Ruby 1.8 vs 1.9

Dobai-Pataky_BSSSSl · November 23, 2010, 4:51pm

Hi,

how much longer will Ruby 1.8(.7) be maintained ? Is it advisable to
dive into 1.9(.2) ? What are the immediate advantages of using 1.9
over 1.8 ?

Thanks,
…
Pete Pincus

Peter_Pincus · November 23, 2010, 10:26pm

On Nov 23, 2010, at 9:43 AM, Peter Pincus wrote:

Hi,

how much longer will Ruby 1.8(.7) be maintained ? Is it advisable to
dive into 1.9(.2) ? What are the immediate advantages of using 1.9
over 1.8 ?

I believe the guys at EngineYard are in charge of backporting fixes to
the 1.8.7 branch. I also heard there was a 1.8.8 coming at some point to
be the final release in the 1.8 series.

I use 1.9.2p0 daily and find it to be extremely stable and fast. I would
say the biggest reason to use it is to get a performance boost. Most of
your code from 1.8 will “just work.” My code sees a 2-5x speedup on
1.9.2 versus 1.8.7.

Why not try it on your code and see for yourself? With tools like rvm
(for unix) and pik (for windows) it’s a breeze to have multiple rubies
installed simultaneously.

cr

Peter_Pincus · November 23, 2010, 11:24pm

On Nov 23, 2010, at 13:25 , Chuck R. wrote:

I use 1.9.2p0 daily and find it to be extremely stable and fast. I would say the
biggest reason to use it is to get a performance boost. Most of your code from 1.8
will “just work.” My code sees a 2-5x speedup on 1.9.2 versus 1.8.7.

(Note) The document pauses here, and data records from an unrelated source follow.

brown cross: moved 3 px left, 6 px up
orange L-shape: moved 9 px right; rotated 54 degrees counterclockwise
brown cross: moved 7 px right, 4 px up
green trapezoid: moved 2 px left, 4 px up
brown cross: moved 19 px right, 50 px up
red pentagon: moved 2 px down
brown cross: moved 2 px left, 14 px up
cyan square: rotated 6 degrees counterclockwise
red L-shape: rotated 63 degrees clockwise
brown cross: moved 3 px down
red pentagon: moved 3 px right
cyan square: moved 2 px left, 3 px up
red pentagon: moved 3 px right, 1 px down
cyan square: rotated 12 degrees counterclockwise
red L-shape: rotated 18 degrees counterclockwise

That’s really variable and depends on what you’re doing.

All of my text processing code needed reworking, and text processing is
(was?) noticeably slower in ruby 1.9 than it is in 1.8.

Peter_Pincus · November 24, 2010, 12:45am

On 2010-11-24 09:23, Ryan D. wrote:

All of my text processing code needed reworking, and text processing
is (was?) noticeably slower in ruby 1.9 than it is in 1.8.

Who do I talk to get 1.9 RPMs produced for Fedora?

Thanks,

Phil.

Philip R.

GPO Box 3411
Sydney NSW 2001
Australia
E-mail: [email protected]

Peter_Pincus · November 24, 2010, 1:30am

On Wed, Nov 24, 2010 at 12:44 AM, Philip R. [email protected]
wrote:

Who do I talk to get 1.9 RPMs produced for Fedora?

Just a guess: The Ruby (or Programming/Script language) maintainers of
the Fedora project.

–
Phillip G.

Though the folk I have met,
(Ah, how soon!) they forget
When I’ve moved on to some other place,
There may be one or two,
When I’ve played and passed through,
Who’ll remember my song or my face.

Peter_Pincus · November 24, 2010, 1:14am

On Nov 23, 2010, at 15:44 , Philip R. wrote:

Who do I talk to get 1.9 RPMs produced for Fedora?

Beats me.

Peter_Pincus · November 24, 2010, 5:44am

On Nov 23, 2010, at 4:23 PM, Ryan D. wrote:

On Nov 23, 2010, at 13:25 , Chuck R. wrote:

I use 1.9.2p0 daily and find it to be extremely stable and fast. I would say
the biggest reason to use it is to get a performance boost. Most of your code from
1.8 will “just work.” My code sees a 2-5x speedup on 1.9.2 versus 1.8.7.

That’s really variable and depends on what you’re doing.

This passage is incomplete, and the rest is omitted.